Is It Worth Cooking Pasta In The Microwave?
College is a wild place, but the most uninhibited aspect of all may not be the frat parties and the midnight undie runs. Often living on a very tight budget and without parental supervision for the first time, college students can come up with some pretty wild meals when left to their own devices. Move over, instant ramen – one student ate bread with butter and lemon juice for two months straight, while another topped noodles with fried spam, cheese, and a mound of canned tomato soup (via So Yummy).
While we applaud the creativity, it might be possible to make cheap meals without resorting to lemon juice toast, and there are plenty of dorm cooking hacks out there. Tasty recommends college students purchase cheap appliances that can be used in various ways, such as slow cookers or rice cookers, and make meals in bulk while saving leftovers. One device that's universally beloved by college students and is already found in most dorm rooms is a microwave. While microwaves can be used to make ramen noodles and other quick fixes, they can also make full-blown meals like Mexican leek soup, meatloaf, and stuffed peppers, according to Taste of Home. One TikTok video even recommends making pasta in the microwave, which she claims helped her get through college. While it sounds great to avoid watching a pot of water boil, is the resulting pasta worth it?

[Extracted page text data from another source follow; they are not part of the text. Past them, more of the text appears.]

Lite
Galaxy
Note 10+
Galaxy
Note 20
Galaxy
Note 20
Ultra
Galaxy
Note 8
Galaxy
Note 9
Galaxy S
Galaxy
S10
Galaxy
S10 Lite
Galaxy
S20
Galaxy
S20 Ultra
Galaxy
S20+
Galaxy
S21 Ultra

Perfect pasta that cooks on its own
According to the TikTok video, you'll get a perfectly-made bowl of pasta if you fill a microwave-safe bowl with dry noodles and water, microwave it for a few minutes longer than the recommended stovetop cooking time, and drain as usual. You'll want to stick to heartier noodles like penne or bowtie, creator Kitty Lipski notes, because skinnier varieties of pasta like spaghetti tend to stick together in the microwave. The benefits of cooking pasta this way are plentiful. You're not tied to the stove waiting for water to boil, you don't have to stir anything, and for college students, you don't even need a full kitchen.

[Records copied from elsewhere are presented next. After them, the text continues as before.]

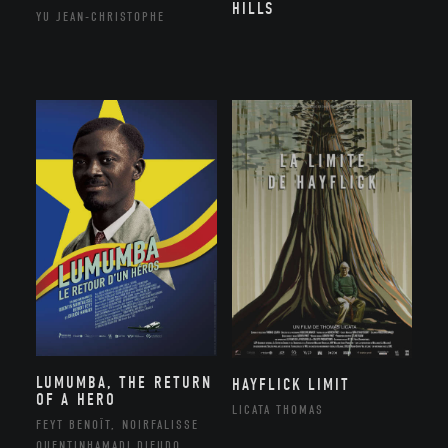
HILLS
YU JEAN-CHRISTOPHE
LUMUMBA, THE RETURN
HAYFLICK LIMIT
OF A HERO
LICATA THOMAS
FEYT BENOÎT, NOIRFALISSE
QUENTINHAMADI DIEUDO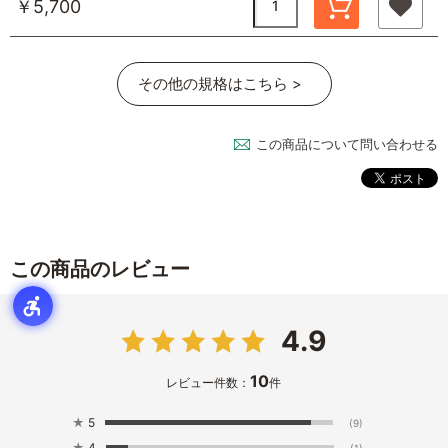
￥5,700
その他の規格はこちら >
この商品について問い合わせる
この商品のレビュー
4.9
10
レビュー件数：
件
★
5
(9)
★
4
(1)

Even for those of us with a kitchen, microwave pasta may be well worth it. The Takeout tested this method at home and ended up with perfectly-cooked pasta that her kids enjoyed, although she noted that it took around the same amount of time as making noodles on the stove. The biggest benefit for college graduates, it seems, is that you don't have to wait for a watched pot to boil (and cook the pasta), which leaves more time for other activities. If zapping a bowl in the microwave that long makes you feel uneasy, there are actual containers you can buy specifically for making microwave pasta. While this time-saving hack sounds like a winner, let's keep this between Americans for now — we're not sure pasta-obsessed Italians would share our enthusiasm.